— ASSIGNMENT —
Return the number of lines below with "Glyceryl" in them, and nothing else.
╭─ PROVIDED RECORDS
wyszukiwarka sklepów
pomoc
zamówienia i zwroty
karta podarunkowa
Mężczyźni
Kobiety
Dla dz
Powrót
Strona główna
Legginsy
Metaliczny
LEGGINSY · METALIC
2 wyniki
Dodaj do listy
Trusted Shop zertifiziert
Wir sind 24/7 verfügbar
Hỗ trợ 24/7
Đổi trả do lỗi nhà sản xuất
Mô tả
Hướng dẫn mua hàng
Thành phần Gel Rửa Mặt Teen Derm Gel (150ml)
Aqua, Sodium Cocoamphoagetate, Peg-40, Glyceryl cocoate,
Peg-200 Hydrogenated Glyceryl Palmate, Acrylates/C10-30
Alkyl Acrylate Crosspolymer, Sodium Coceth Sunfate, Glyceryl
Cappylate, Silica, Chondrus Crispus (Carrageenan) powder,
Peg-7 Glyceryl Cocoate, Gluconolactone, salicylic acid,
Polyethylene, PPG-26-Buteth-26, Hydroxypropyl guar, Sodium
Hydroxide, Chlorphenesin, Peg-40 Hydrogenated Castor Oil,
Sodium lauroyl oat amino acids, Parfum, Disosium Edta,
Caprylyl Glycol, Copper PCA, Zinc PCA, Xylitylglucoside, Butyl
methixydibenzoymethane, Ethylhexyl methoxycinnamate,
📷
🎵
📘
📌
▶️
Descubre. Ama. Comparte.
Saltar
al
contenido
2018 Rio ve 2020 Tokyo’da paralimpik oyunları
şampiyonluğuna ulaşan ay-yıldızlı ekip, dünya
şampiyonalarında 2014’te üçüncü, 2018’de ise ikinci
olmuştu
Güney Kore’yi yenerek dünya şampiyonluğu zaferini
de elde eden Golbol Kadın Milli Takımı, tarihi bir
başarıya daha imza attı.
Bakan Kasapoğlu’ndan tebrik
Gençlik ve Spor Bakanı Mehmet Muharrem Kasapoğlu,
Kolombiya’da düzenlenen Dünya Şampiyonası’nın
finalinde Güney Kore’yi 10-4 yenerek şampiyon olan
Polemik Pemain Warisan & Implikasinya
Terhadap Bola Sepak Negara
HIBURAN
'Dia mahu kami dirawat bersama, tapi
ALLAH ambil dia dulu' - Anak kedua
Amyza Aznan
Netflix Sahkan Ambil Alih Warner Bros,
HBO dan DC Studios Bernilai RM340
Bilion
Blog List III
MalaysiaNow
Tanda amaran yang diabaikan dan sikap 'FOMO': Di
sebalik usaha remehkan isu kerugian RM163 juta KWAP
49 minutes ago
╰─
— WRITTEN ANSWER —
4